◆ **How to complete this task**: From the entries, return every line where the string "transportation" shows up.

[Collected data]
•••••
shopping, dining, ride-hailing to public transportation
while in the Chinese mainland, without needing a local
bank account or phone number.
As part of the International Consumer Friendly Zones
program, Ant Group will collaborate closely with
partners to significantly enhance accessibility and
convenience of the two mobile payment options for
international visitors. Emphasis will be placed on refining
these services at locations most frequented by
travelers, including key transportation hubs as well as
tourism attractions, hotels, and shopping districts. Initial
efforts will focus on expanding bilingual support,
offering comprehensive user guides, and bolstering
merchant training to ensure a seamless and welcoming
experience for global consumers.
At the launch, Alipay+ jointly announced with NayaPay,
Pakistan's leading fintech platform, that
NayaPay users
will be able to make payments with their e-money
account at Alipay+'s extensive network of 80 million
•••••
◆ **Reply**:
shopping, dining, ride-hailing to public transportation
travelers, including key transportation hubs as well as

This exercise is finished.